Sug­ar-Cream Pie

(serves 8, or my moth­er when she’s in the mood)

1 store-bought pie crust, or you can make your own
5 table­spoons flour
1 cup unre­fined sugar
2 1/2 cups heavy cream
1 tsp pure vanil­la extract
whole nutmeg

Sprin­kle flour and sug­ar into the unbaked pas­try crust, then add cream and mix WITH YOUR FIN­GERS. I know this sounds dis­gust­ing and it is. A bit. But every recipe I read includ­ed this arcane instruc­tion to mix with fin­gers, so I did. Just keep stir­ring gen­tly, pick­ing up the sug­ar from the bot­tom, squish­ing the flour bits into the cream, until it’s all mixed. Then gen­tly add vanil­la and grate nut­meg, just a sprin­kling, over the top.

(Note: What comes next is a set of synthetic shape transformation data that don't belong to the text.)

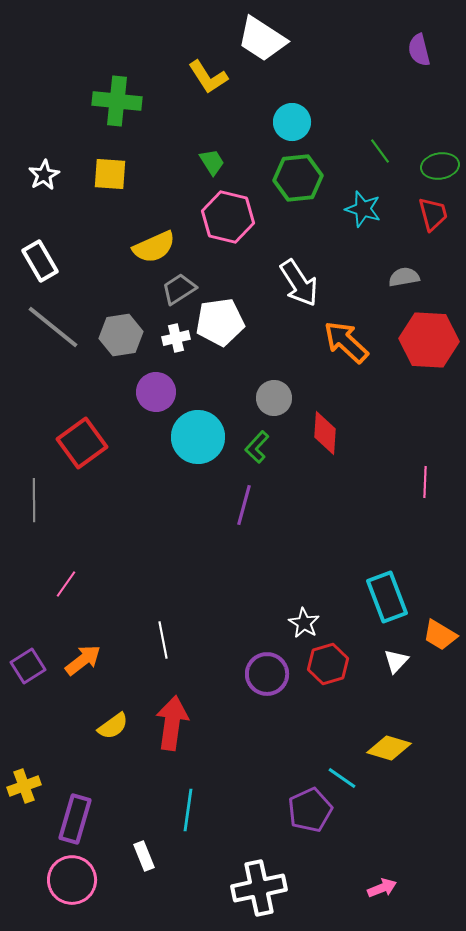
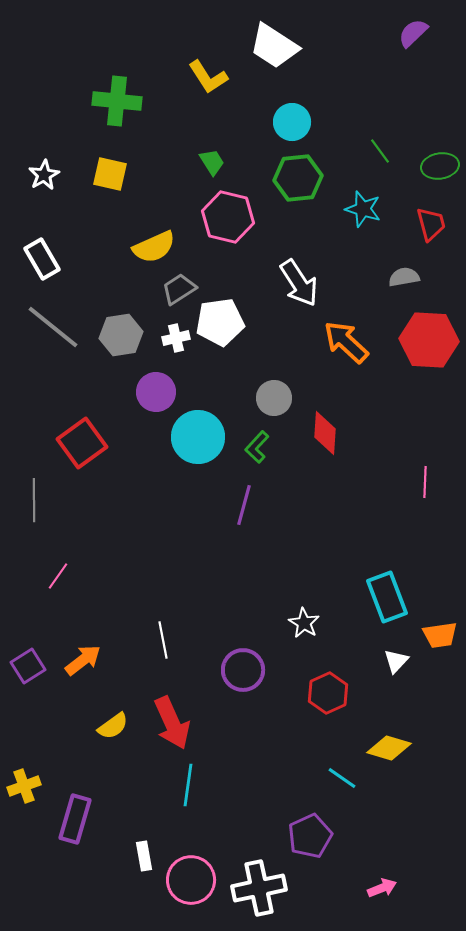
white trapezoid at (262, 39): moved 12 px right, 7 px down
purple semicircle at (419, 50): moved 6 px left, 17 px up; rotated 60 degrees clockwise
yellow square at (110, 174): rotated 9 degrees clockwise
red trapezoid at (433, 214): moved 2 px left, 10 px down
white rectangle at (40, 261): moved 2 px right, 2 px up
pink line at (66, 584): moved 8 px left, 8 px up
orange trapezoid at (440, 635): rotated 39 degrees counterclockwise
red hexagon at (328, 664): moved 29 px down; rotated 9 degrees counterclockwise
purple circle at (267, 674): moved 24 px left, 4 px up
red arrow at (172, 723): rotated 148 degrees clockwise
cyan line at (188, 810): moved 25 px up
purple pentagon at (310, 810): moved 26 px down
white rectangle at (144, 856): rotated 12 degrees clockwise
pink circle at (72, 880): moved 119 px right
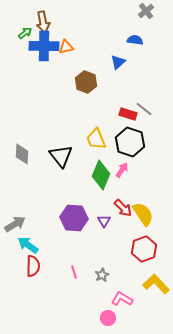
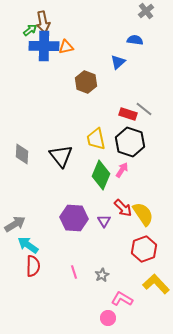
green arrow: moved 5 px right, 3 px up
yellow trapezoid: rotated 10 degrees clockwise
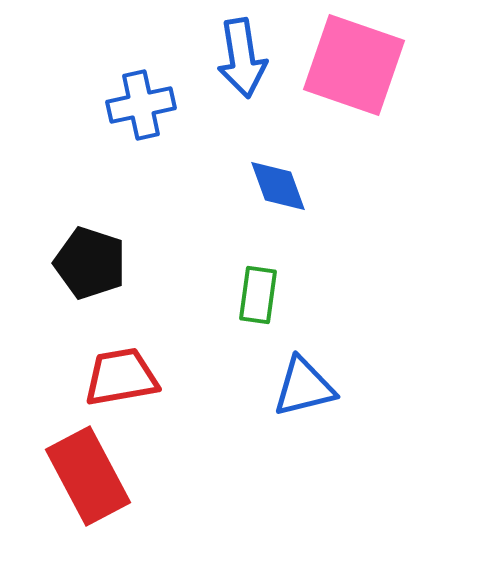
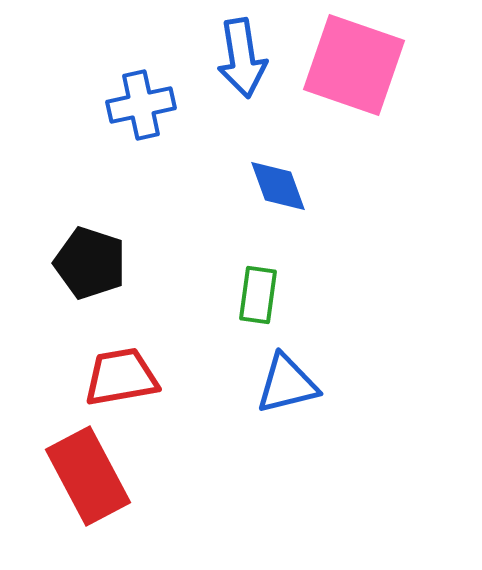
blue triangle: moved 17 px left, 3 px up
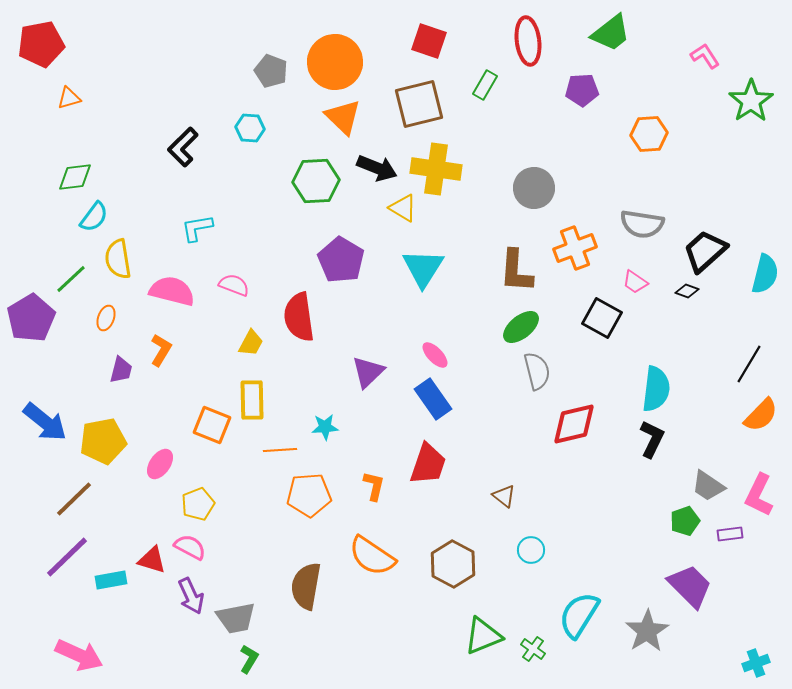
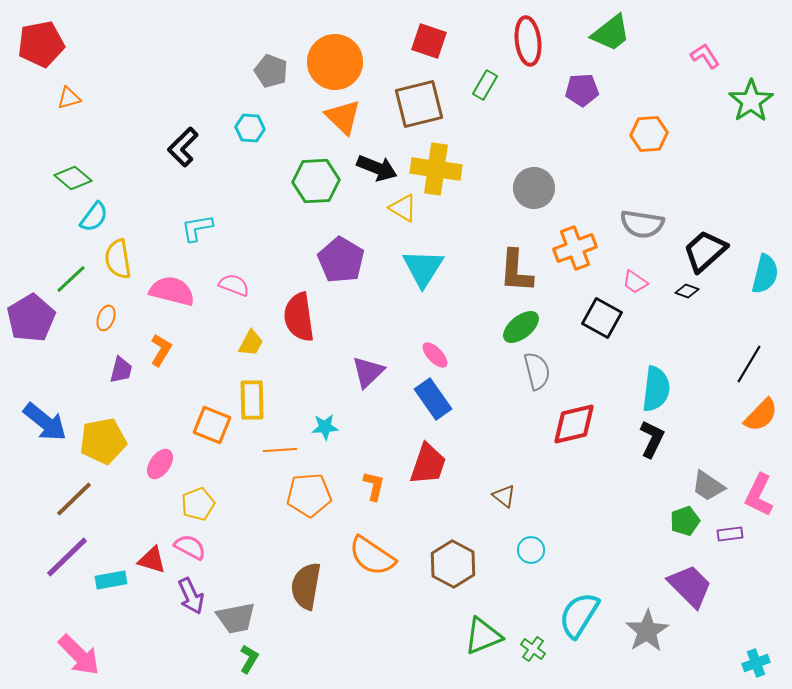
green diamond at (75, 177): moved 2 px left, 1 px down; rotated 48 degrees clockwise
pink arrow at (79, 655): rotated 21 degrees clockwise
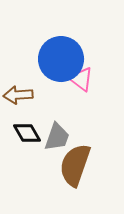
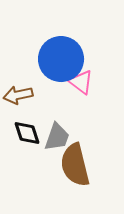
pink triangle: moved 3 px down
brown arrow: rotated 8 degrees counterclockwise
black diamond: rotated 12 degrees clockwise
brown semicircle: rotated 33 degrees counterclockwise
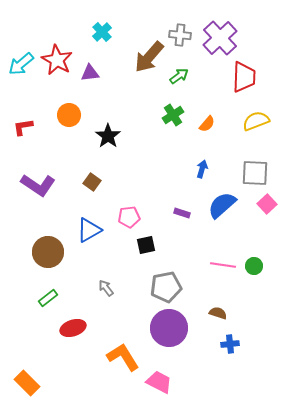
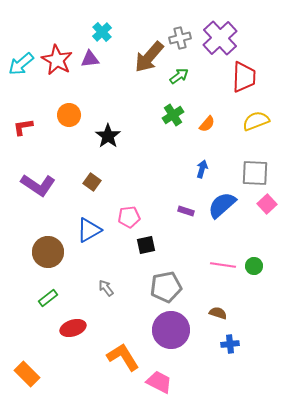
gray cross: moved 3 px down; rotated 20 degrees counterclockwise
purple triangle: moved 14 px up
purple rectangle: moved 4 px right, 2 px up
purple circle: moved 2 px right, 2 px down
orange rectangle: moved 9 px up
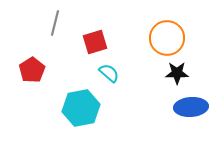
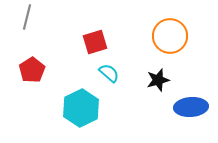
gray line: moved 28 px left, 6 px up
orange circle: moved 3 px right, 2 px up
black star: moved 19 px left, 7 px down; rotated 15 degrees counterclockwise
cyan hexagon: rotated 15 degrees counterclockwise
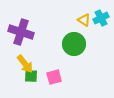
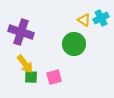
green square: moved 1 px down
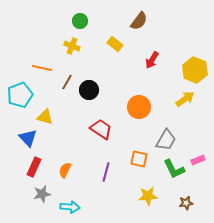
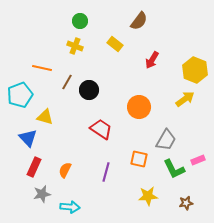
yellow cross: moved 3 px right
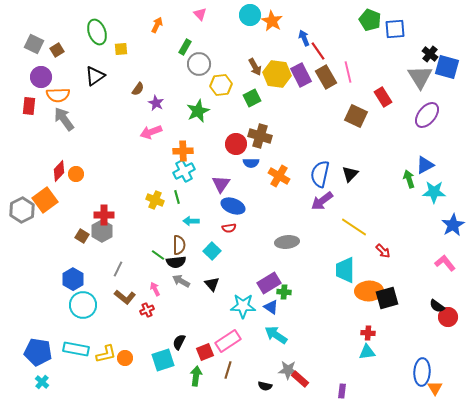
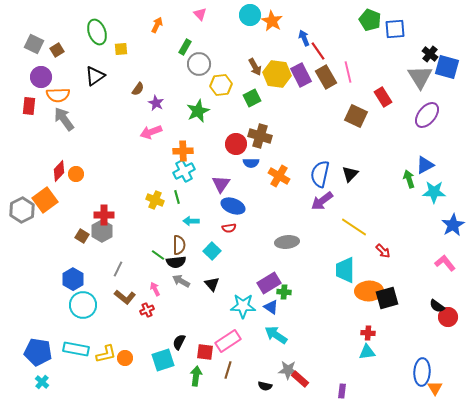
red square at (205, 352): rotated 30 degrees clockwise
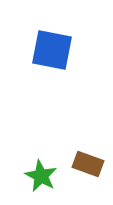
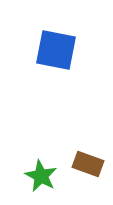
blue square: moved 4 px right
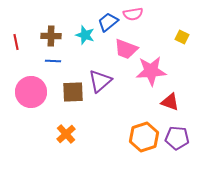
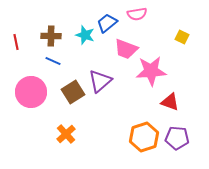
pink semicircle: moved 4 px right
blue trapezoid: moved 1 px left, 1 px down
blue line: rotated 21 degrees clockwise
brown square: rotated 30 degrees counterclockwise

Bake at 450F for 10 min­utes, then turn oven down to 350 and bake for anoth­er hour. Take the pre­cau­tion of lin­ing the oven floor with foil, because I did­n’t and the repul­sive job of clean­ing my oven which I’d done the DAY BEFORE will now have to be redone, because sug­ary cream leaked over the edge of the pie. Drat.

Cool com­plete­ly before serving.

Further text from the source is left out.